* **Your task**: Starting at the line that contains "ら申込手続・法定記載事項を確認。受講申込書を取得（", copy every line through the end of the records below exactly as written, leaving out pictures.

* **Data for the task**:
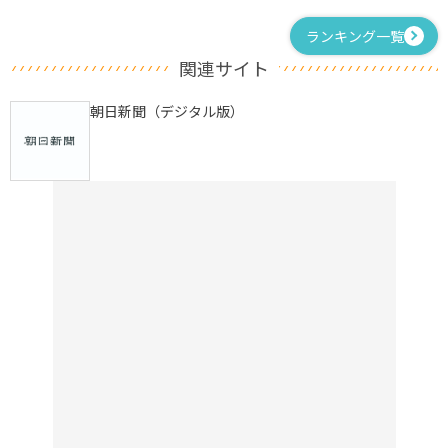
ランキング一覧
関連サイト
朝日新聞（デジタル版）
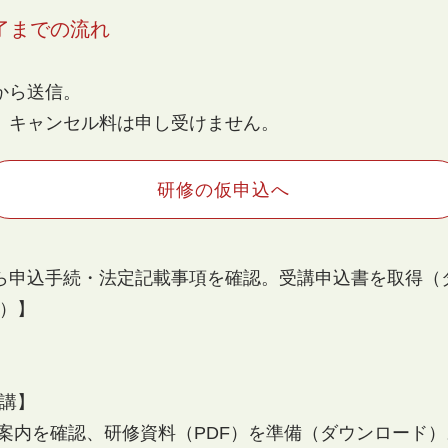
了までの流れ
から送信。
、キャンセル料は申し受けません。
研修の仮申込へ
ら申込手続・法定記載事項を確認。受講申込書を取得（
込）】
、受講】
案内を確認、研修資料（PDF）を準備（ダウンロード）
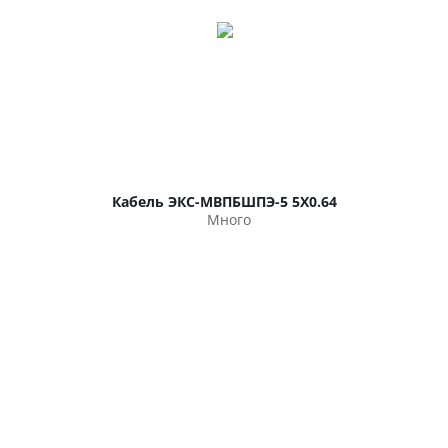
Кабель ЭКС-МВПБШПЭ-5 5Х0.64
Много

* **Answer box**:
ら申込手続・法定記載事項を確認。受講申込書を取得（
込）】
、受講】
案内を確認、研修資料（PDF）を準備（ダウンロード）
Кабель ЭКС-МВПБШПЭ-5 5Х0.64
Много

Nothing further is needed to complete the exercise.